It published a report on Wednesday saying that some local governments in the Xinjiang Uygur autonomous region used coercive means to recruit young Uygurs for factories in eastern coastal regions. The report says that some local officials even threatened to impose a fine of 2,000 yuan ($300) on those Uygur families whose young refused to go.

This flies in the face of facts. The reality is that a chance to work in the eastern factories is not that easy to get for young Uygurs. They first apply on a voluntary basis and then must take tests; and, only the qualified are selected to undergo training free of charge before leaving for the factories.

But the story says that one girl cried every day until the day she left home. It is understandable for any girl to cry before leaving her parents for a place thousands of miles away from home. But that cannot be interpreted as reluctance to proceed for employment. Only out of ulterior motive would this be cited as evidence of the girl being coerced.

Washington Post lies

As is known, many migrant workers have lost their jobs in coastal areas in the current economic crisis. The Washington Post and other US papers run stories about the impact of financial crisis on China's coastal areas. It is not easy for migrant workers to land a job there.
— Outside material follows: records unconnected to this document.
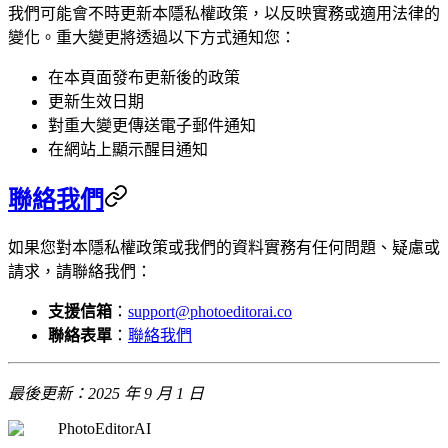
我們可能會不時更新本隱私權政策，以反映實務或適用法律的
變化。重大變更將透過以下方式通知您：
在本頁面發布更新後的政策
更新生效日期
對重大變更傳送電子郵件通知
在網站上顯示醒目通知
聯絡我們
如果您對本隱私權政策或我們的資料實務有任何問題、疑慮或
請求，請聯絡我們：
支援信箱
：
support@photoeditorai.co
聯絡表單
：
聯絡我們
最後更新：2025 年 9 月 1 日
PhotoEditorAI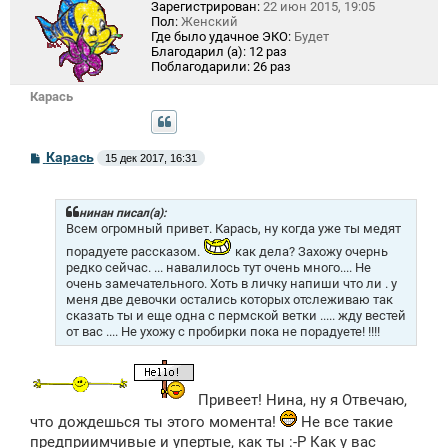
Зарегистрирован:
22 июн 2015, 19:05
Пол:
Женский
Где было удачное ЭКО:
Будет
Благодарил (а):
12 раз
Поблагодарили:
26 раз
Карась
С
Карась
15 дек 2017, 16:31
о
о
б
щ
нинан писал(а):
е
Всем огромный привет. Карась, ну когда уже ты медят
н
порадуете рассказом.
как дела? Захожу очернь
и
редко сейчас. ... навалилось тут очень много.... Не
е
очень замечательного. Хоть в личку напиши что ли . у
меня две девочки остались которых отслеживаю так
сказать ты и еще одна с пермской ветки ..... жду вестей
от вас .... Не ухожу с пробирки пока не порадуете! !!!!
Привеет! Нина, ну я Отвечаю,
что дождешься ты этого момента!
Не все такие
предприимчивые и упертые, как ты :-P Как у вас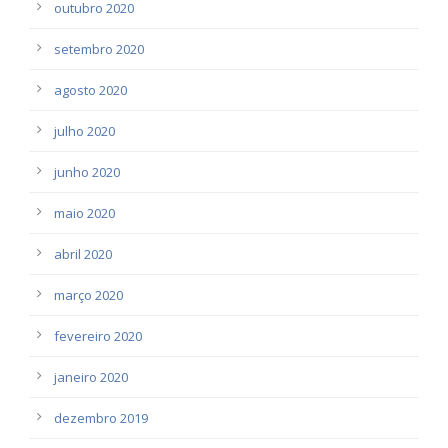
outubro 2020
setembro 2020
agosto 2020
julho 2020
junho 2020
maio 2020
abril 2020
março 2020
fevereiro 2020
janeiro 2020
dezembro 2019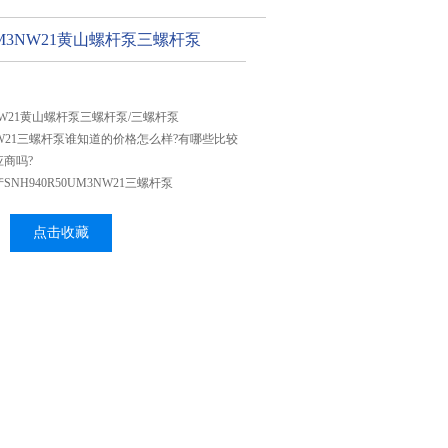
0UM3NW21黄山螺杆泵三螺杆泵
M3NW21黄山螺杆泵三螺杆泵/三螺杆泵
M3NW21三螺杆泵谁知道的价格怎么样?有哪些比较
商吗?
NH940R50UM3NW21三螺杆泵
点击收藏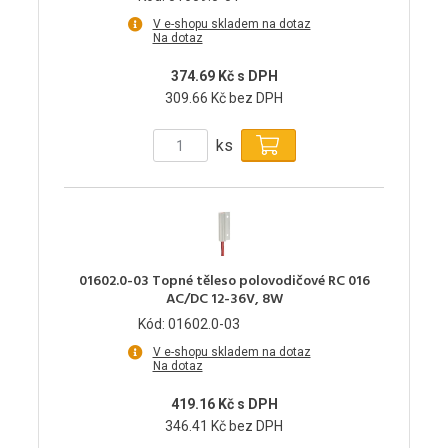
V e-shopu skladem na dotaz
Na dotaz
374.69 Kč s DPH
309.66 Kč bez DPH
ks
01602.0-03 Topné těleso polovodičové RC 016
AC/DC 12-36V, 8W
Kód: 01602.0-03
V e-shopu skladem na dotaz
Na dotaz
419.16 Kč s DPH
346.41 Kč bez DPH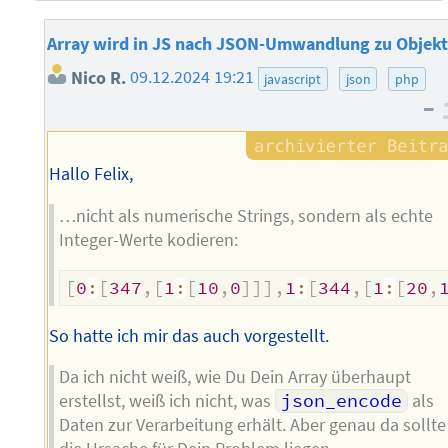
Array wird in JS nach JSON-Umwandlung zu Objekt
Nico R.
09.12.2024 19:21
javascript
json
php
–
Hallo Felix,
…nicht als numerische Strings, sondern als echte
Integer-Werte kodieren:
[
0
:
[
347
,
[
1
:
[
10
,
0
]
]
]
,
1
:
[
344
,
[
1
:
[
20
,
So hatte ich mir das auch vorgestellt.
Da ich nicht weiß, wie Du Dein Array überhaupt
erstellst, weiß ich nicht, was
json_encode
als
Daten zur Verarbeitung erhält. Aber genau da sollte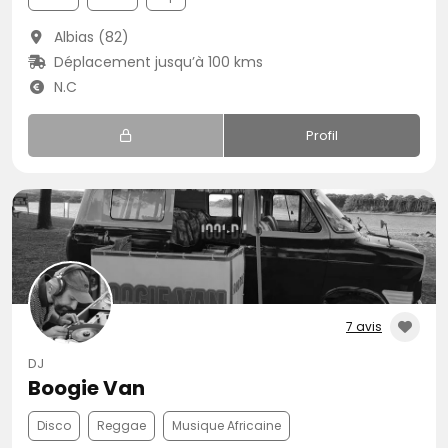
Albias (82)
Déplacement jusqu’à 100 kms
N.C
Profil
7 avis
DJ
Boogie Van
Disco
Reggae
Musique Africaine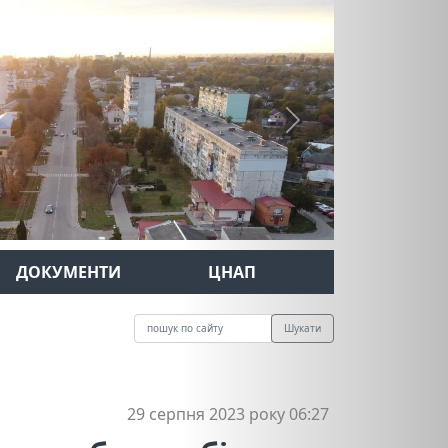
Next
ДОКУМЕНТИ
ЦНАП
Шукати
29 серпня 2023 року 06:27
In the circumstances, Xinjiang local governments and their counterparts in coastal regions made joint efforts to find jobs for the surplus laborers of Uygur and other ethnic groups in western provinces and autonomous regions.

A local official in charge of human resources and social security in Shufu county in Xinjiang said that it has been their priority for years to help local unemployed Uygur youth to find jobs. In this agricultural county of 300,000 rural villagers, the per capita arable land is less than 0.13 hectares and many young Uygurs had nothing to do at home after failing to enter universities. The local government takes it as a duty to help them to get a job.

In 2008 alone, the number of local Uygurs in the county who went to work outside of Xinjiang were more than 70,000, and their remittances home exceeded 25 million yuan ($3.7 million).

Needless to say, the policy to encourage surplus laborers from underdeveloped western provinces to work in the developed eastern region is one strategy to help poorer villagers to earn a decent living.

How can the Washington Post choose to project the good being done by the Chinese government for the Uygur ethnic group to convey the exact opposite? It must be an obsession to ensure that every report about Xinjiang after the Urumqi violence in early July should be an attack on the Chinese government and its policy. How else can such groundless reporting and accusations be explained?